A law that would have enshrined the neutrality of the Net was voted down by congressmen late on Thursday.

Telecom and cable companies are in effect being allowed to erect toll booths along the information superhighway - and individuals who post their own videos or blogs online could find their websites confined to the internet's B-roads or even blocked altogether.

Instead of an anarchic free-for-all that has dramatically broadened free speech and democratised access to information, the internet would come to be dominated by the giant internet and media companies that could afford to pay to make their content most easily available, campaigners say.
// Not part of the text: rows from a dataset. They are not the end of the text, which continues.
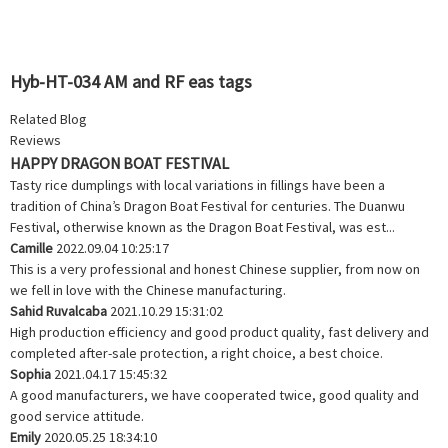
Hyb-HT-034 AM and RF eas tags
Related Blog
Reviews
HAPPY DRAGON BOAT FESTIVAL
Tasty rice dumplings with local variations in fillings have been a
tradition of China’s Dragon Boat Festival for centuries. The Duanwu
Festival, otherwise known as the Dragon Boat Festival, was est...
Camille
2022.09.04 10:25:17
This is a very professional and honest Chinese supplier, from now on
we fell in love with the Chinese manufacturing.
Sahid Ruvalcaba
2021.10.29 15:31:02
High production efficiency and good product quality, fast delivery and
completed after-sale protection, a right choice, a best choice.
Sophia
2021.04.17 15:45:32
A good manufacturers, we have cooperated twice, good quality and
good service attitude.
Emily
2020.05.25 18:34:10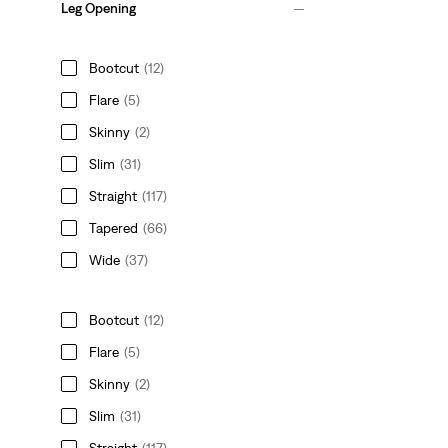
Leg Opening
Bootcut
(12)
Flare
(5)
Skinny
(2)
Slim
(31)
Straight
(117)
Tapered
(66)
Wide
(37)
Bootcut
(12)
Flare
(5)
Skinny
(2)
Slim
(31)
Straight
(117)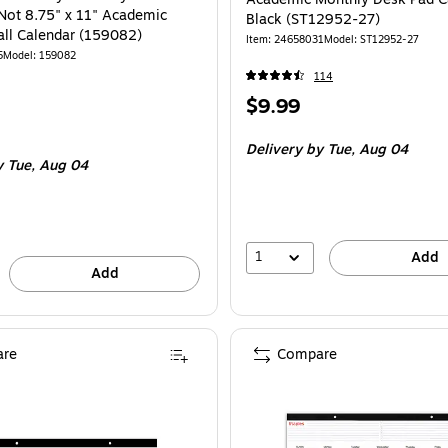
Not 8.75" x 11" Academic
Black (ST12952-27)
ll Calendar (159082)
Item
:
24658031
Model
:
ST12952-27
5
Model
:
159082
114
Price
$9.99
is
Delivery
by Tue,
Aug 04
y Tue,
Aug 04
1
Add
Add
re
Compare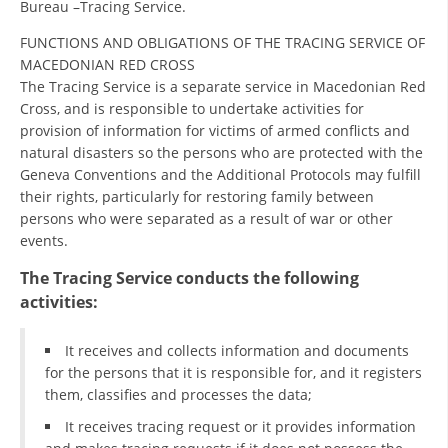
Bureau –Tracing Service.
ORGANISATION STRUCTURE
FUNCTIONS AND OBLIGATIONS OF THE TRACING SERVICE OF
CONTACT INFO
MACEDONIAN RED CROSS
MEMBERSHIP IN PROFESSIONAL STRUCTURES
The Tracing Service is a separate service in Macedonian Red
Cross, and is responsible to undertake activities for
provision of information for victims of armed conflicts and
natural disasters so the persons who are protected with the
LAW OF MACEDONIAN RED CROSS
Geneva Conventions and the Additional Protocols may fulfill
their rights, particularly for restoring family between
STATUTE OF THE MRC
persons who were separated as a result of war or other
events.
The Tracing Service conducts the following
activities:
ORGANIZATIONAL DEVELOPMENT
It receives and collects information and documents
EXECUTIVE BOARD
for the persons that it is responsible for, and it registers
them, classifies and processes the data;
ASSEMBLY
It receives tracing request or it provides information
STRUCTURAL SET UP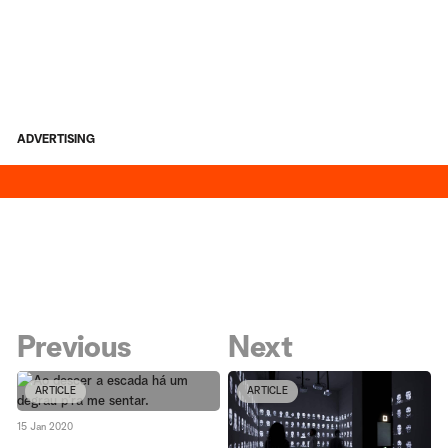
ADVERTISING
Previous
Next
ARTICLE
ARTICLE
15 Jan 2020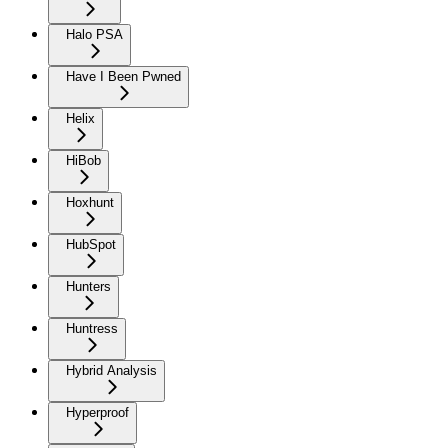
Halo PSA
Have I Been Pwned
Helix
HiBob
Hoxhunt
HubSpot
Hunters
Huntress
Hybrid Analysis
Hyperproof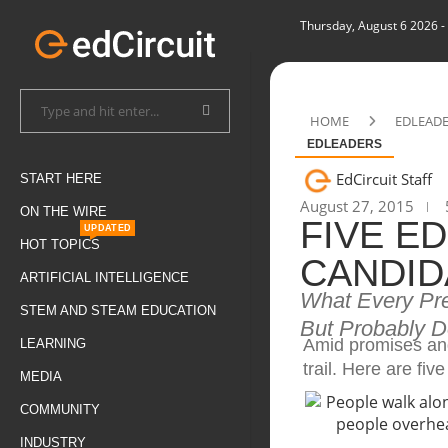
Thursday, August 6 2026
-
HOME
EDLEAD
EDLEADERS
EdCircuit Staff
START HERE
August 27, 2015
ON THE WIRE
FIVE E
UPDATED
HOT TOPICS
CANDID
ARTIFICIAL INTELLIGENCE
What Every Pr
STEM AND STEAM EDUCATION
But Probably D
Amid promises and
LEARNING
trail. Here are fi
MEDIA
COMMUNITY
INDUSTRY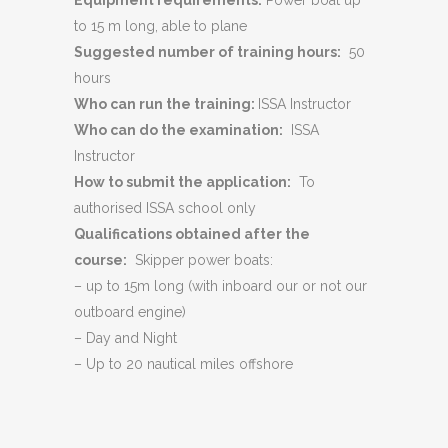
Equipment requirements:
Power boat up
to 15 m long, able to plane
Suggested number of training hours:
50
hours
Who can run the training:
ISSA Instructor
Who can do the examination:
ISSA
Instructor
How to submit the application:
To
authorised ISSA school only
Qualifications obtained after the
course:
Skipper power boats:
– up to 15m long (with inboard our or not our
outboard engine)
– Day and Night
– Up to 20 nautical miles offshore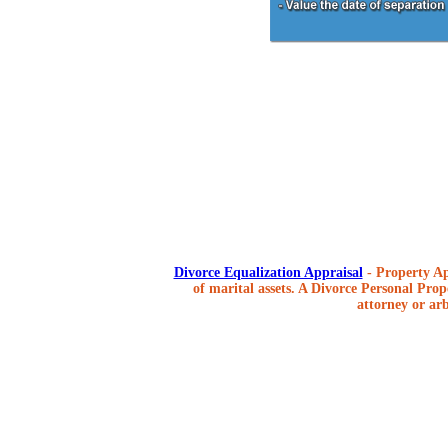
Divorce Equalization Appraisal
- Property Ap
of marital assets. A Divorce Personal Prope
attorney or arb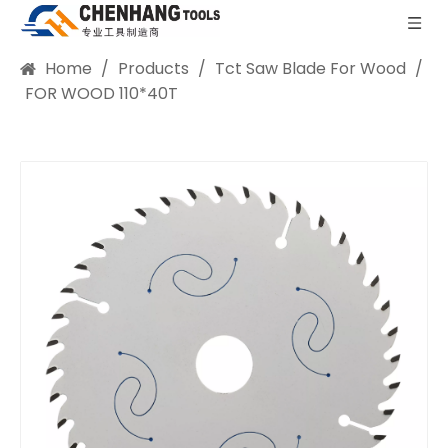
Home
/
Products
/
Tct Saw Blade For Wood
/
FOR WOOD 110*40T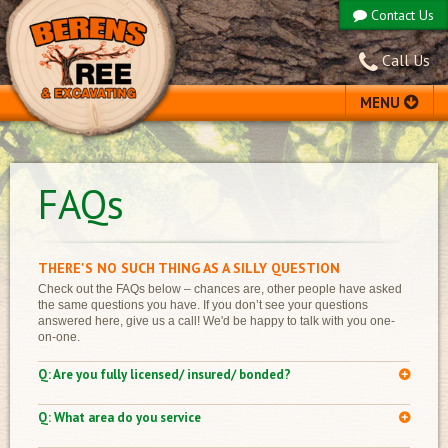
Contact Us
Call Us
MENU
ABOUT US
FAQs
SERVICES
TESTIMONIALS
FAQS
THERE'S NO SUCH THING AS A SILLY QUESTION
PROJECT GALLERY
Check out the FAQs below – chances are, other people have asked
the same questions you have. If you don’t see your questions
EQUIPMENT
answered here, give us a call! We'd be happy to talk with you one-
on-one.
Are you fully licensed/ insured/ bonded?
We are fully licensed, insured, and all BWC premiums are paid.
We do NOT hire subcontractors to complete our work on your
What area do you service
property (example: other companies may hire a separate stump
We serve all of Northern Ohio and will travel elsewhere upon
removal company or separate company with a crane). We own all of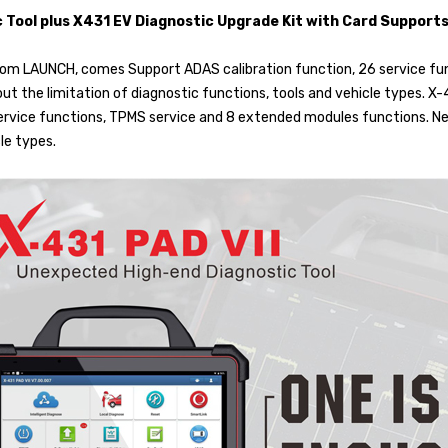
c Tool plus X431 EV Diagnostic Upgrade Kit with Card Suppor
 from LAUNCH, comes Support ADAS calibration function, 26 service f
ut the limitation of diagnostic functions, tools and vehicle types. X-
rvice functions, TPMS service and 8 extended modules functions. New
le types.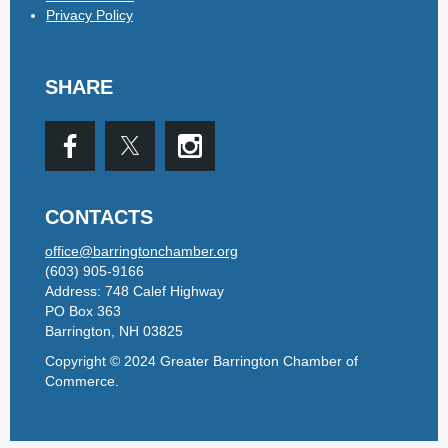
Privacy Policy
SHARE
CONTACTS
office@barringtonchamber.org
(603) 905-9166
Address: 748 Calef Highway
PO Box 363
Barrington, NH 03825
Copyright © 2024 Greater Barrington Chamber of
Commerce.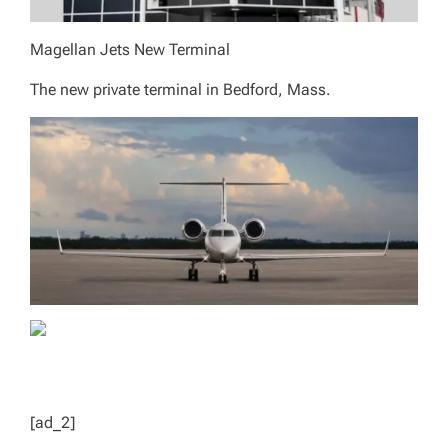
Magellan Jets New Terminal
The new private terminal in Bedford, Mass.
[ad_2]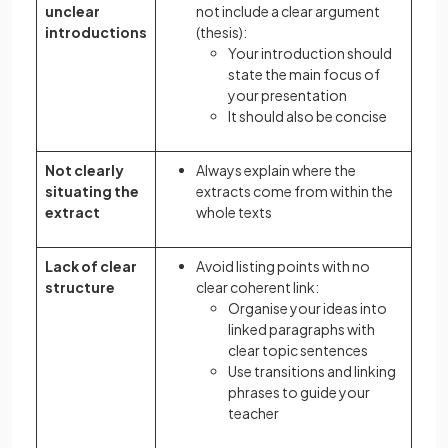
unclear
not include a clear argument
introductions
(thesis):
Your introduction should
state the main focus of
your presentation
It should also be concise
Not clearly
Always explain where the
situating the
extracts come from within the
extract
whole texts
Lack of clear
Avoid listing points with no
structure
clear coherent link:
Organise your ideas into
linked paragraphs with
clear topic sentences
Use transitions and linking
phrases to guide your
teacher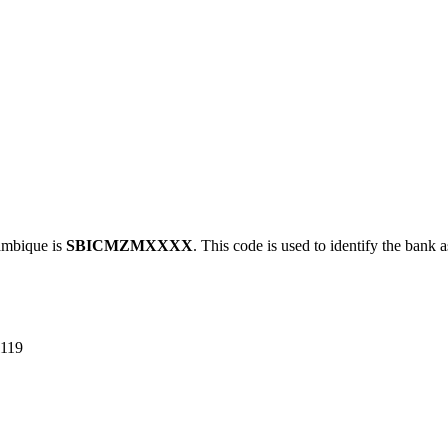
mbique is
SBICMZMXXXX
. This code is used to identify the bank a
119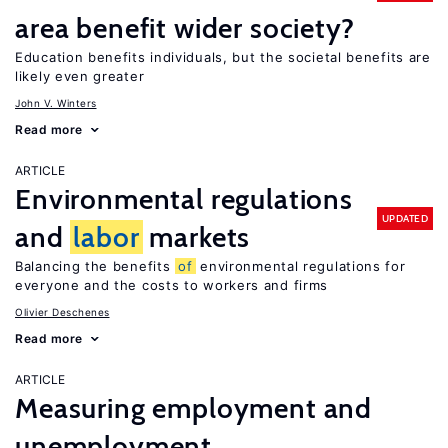
area benefit wider society?
Education benefits individuals, but the societal benefits are
likely even greater
John V. Winters
Read more
ARTICLE
Environmental regulations
UPDATED
and
labor
markets
Balancing the benefits
of
environmental regulations for
everyone and the costs to workers and firms
Olivier Deschenes
Read more
ARTICLE
Measuring employment and
unemployment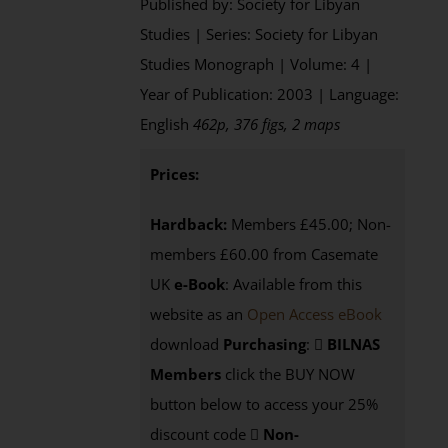
Published by: Society for Libyan
Studies | Series: Society for Libyan
Studies Monograph | Volume: 4 |
Year of Publication: 2003 | Language:
English
462p, 376 figs, 2 maps
Prices:
Hardback:
Members £45.00; Non-
members £60.00 from Casemate
UK
e-Book
: Available from this
website as an
Open Access eBook
download
Purchasing
:
BILNAS
Members
click the BUY NOW
button below to access your 25%
discount code
Non-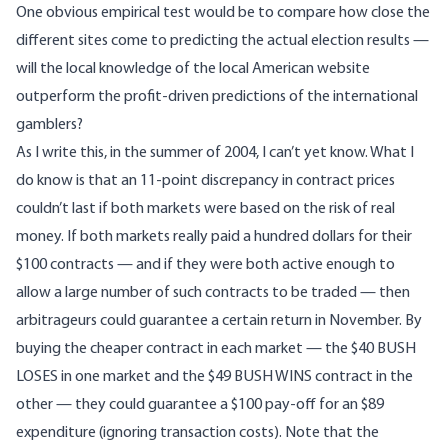
One obvious empirical test would be to compare how close the
different sites come to predicting the actual election results —
will the local knowledge of the local American website
outperform the profit-driven predictions of the international
gamblers?
As I write this, in the summer of 2004, I can’t yet know. What I
do know is that an 11-point discrepancy in contract prices
couldn’t last if both markets were based on the risk of real
money. If both markets really paid a hundred dollars for their
$100 contracts — and if they were both active enough to
allow a large number of such contracts to be traded — then
arbitrageurs could guarantee a certain return in November. By
buying the cheaper contract in each market — the $40 BUSH
LOSES in one market and the $49 BUSH WINS contract in the
other — they could guarantee a $100 pay-off for an $89
expenditure (ignoring transaction costs). Note that the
The battle is shaping up as a clash between the corporate lobbying power of the telecoms and cable industries and a shambolic but powerful grassroots resistance movement fostered on the internet. That movement hopes that the US upper house, the Senate, will reintroduce the guarantee of Net neutrality into its own telecoms bill, which it starts debating next week.

Robert McChesney, founder of the savetheinternet.com coalition, said: "If we lose Net neutrality, we lose the most promising method for regular people to access and provide diverse and independent news, information and entertainment. We will see the internet become like cable TV: a handful of massive companies will decide what you can see and how much it will cost. Gone will be the entrepreneurship and innovation that has made the internet the most important cultural and economic engine of our times."

Savetheinternet.com and others are fostering a resistance movement on the Web, through community sites such as MySpace and on amateur video sharing web services like YouTube.com.

Meanwhile, Bill Gates of Microsoft has been pressing the issue with politicians. And Sergey Brin, co-founder of Google, was on Capitol Hill this week making his first stab at lobbying. Google started as an offshoot of Stanford University and grew through word of mouth, but it may never have got off the ground if it had to pay "congestion charges" in its early days.

Telecoms companies lobbied hard against the Net neutrality law, because they want to start charging popular websites for the large amounts of bandwidth they use. They contend that their cable networks will soon become congested because websites such as Google and even broadcasters are starting to offer video over the internet. Charging these companies is only fair, they say, and would generate cash to invest in upgrading the network.